As my understanding, :

The first sentence says two identical numbers are same. The second and third sentences are used to define what is not same.

The second says no successor of any number is same to 0.

The third says if two numbers are not the same, then their successors are not same. For example, if 1≠3, then 2≠4.

However, I think the third sentence should be bi-conditional because, if I'm not wrong, the definition didn't cover the instance where the number being testified are smaller than the given number,otherwise it is possible to say if 2≠4, then 1=3.

So I wondered is this an error in text book or there's something wrong of my reasoning.

Answer 1

There is no error here. The book is asserting that these axioms are enough to determine whether any two particular natural numbers (of the form $s(s(\dots (s(0))\dots))$) are the same, as it explains after stating the definition. It is not attempting to write down every single true statement about the "same" relation. It is indeed true that the reverse implication of the third axiom holds for natural numbers, but it is not necessary to include this in the axiomatization in order to be able to determine whether any two particular natural numbers are the same. Failing to include this reverse implication as an axiom doesn't mean they are claiming it isn't true; it just means that they don't need it as an assumption.

Answer 2

Edit: I actually read more of the source and see now that the author addressed this three paragraphs later

" Viewed the other way around, to see that two non-identical terms are not the same, we just strip away occurrences of s from each term till one of the two terms becomes 0 and the other one is not 0. By the second axiom, these are not the same, and so the original terms are not the same."

==== here's my much longer take===

The condition is intentionaly one directional for sufficiency.

You will never need to deduce $\lnot same (1,3) $ from $\lnot same (2,4) $ because the only way you will ever know that $\lnot same (2,4)$ in the first place is by deducing it from knowing $\lnot same (1,3) $ previously.

And the only way we'd know $\lnot same (1,3) $ previously is if we knew $\lnot same (0,2)$ even earlier.

Which we would have by Axiom 2: $\lnot same (0,s (s (0))=2) $.

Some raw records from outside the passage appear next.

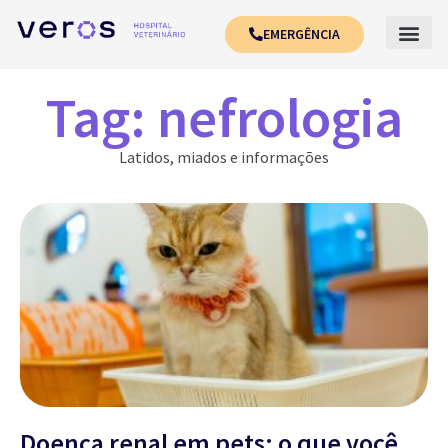
EMERGÊNCIA
Tag: nefrologia
Latidos, miados e informações
Doença renal em pets: o que você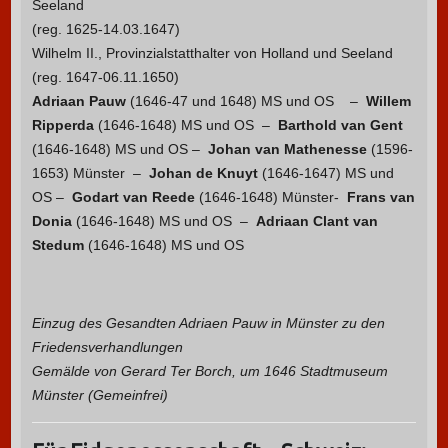
Seeland
(reg. 1625-14.03.1647)
Wilhelm II., Provinzialstatthalter von Holland und Seeland
(reg. 1647-06.11.1650)
Adriaan Pauw
(1646-47 und 1648) MS und OS –
Willem
Ripperda
(1646-1648) MS und OS –
Barthold van Gent
(1646-1648) MS und OS –
Johan van Mathenesse
(1596-
1653) Münster –
Johan de Knuyt
(1646-1647) MS und
OS –
Godart van Reede
(1646-1648) Münster-
Frans van
Donia
(1646-1648) MS und OS –
Adriaan Clant van
Stedum
(1646-1648) MS und OS
Einzug des Gesandten Adriaen Pauw in Münster zu den
Friedensverhandlungen
Gemälde von Gerard Ter Borch, um 1646 Stadtmuseum
Münster (Gemeinfrei)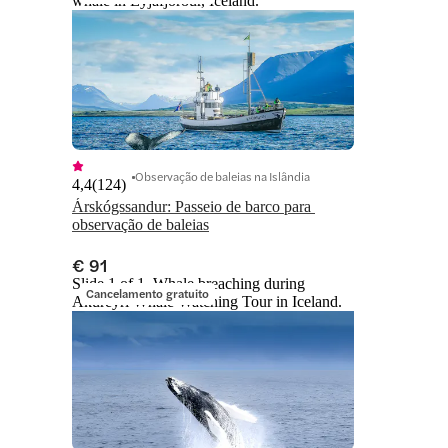
whale in Eyjafjörður, Iceland.
Observação de baleias na Islândia
4,4
(
124
)
Árskógssandur: Passeio de barco para 
observação de baleias
€ 91
Slide 1 of 1, Whale breaching during
Cancelamento gratuito
Akureyri Whale Watching Tour in Iceland.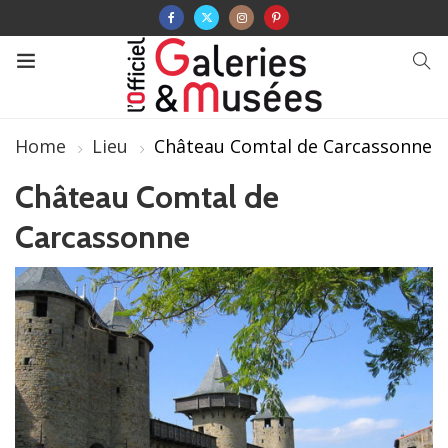
Home
Lieu
Château Comtal de Carcassonne
Château Comtal de
Carcassonne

We will simply never need the other direction because we can deduce everything from one direction only.

====

Or put another way. From these three axioms We can prove:

Theorem: if $s (y') =y$ and $s (x')=x $ then $same(x,y) \iff same (x',y') $

Proof: if $\lnot same(x',y') $ then $\lnot same (x,y) $ by axiom 3.

If $same (x',y') $:

If $x'$ or $y'$ is 0 then both are 0 because otherwise $same (x',y') $ would violate axiom 2. If both are 0 then x and y are both $s (0)$ are 1, and by axiom 1 $same (s (0),s (0)) $ and we'd be done.

If neither $x'$ or $y'$ are 0 there are $x''$ and $y''$ such that $s (x'') $ is $x'$ and $s (y'') $ is $y $. In which case we can repeat the argument until we determine that $x'$ and $y'$ are both $s (s(s (.....(0).....))) $ and so $x $ and $y $ are both the successor to that.

And so by axiom 1, $same (x,y) $ and we are done.

Moral: bidirectional should be a theorem. Not an axiom.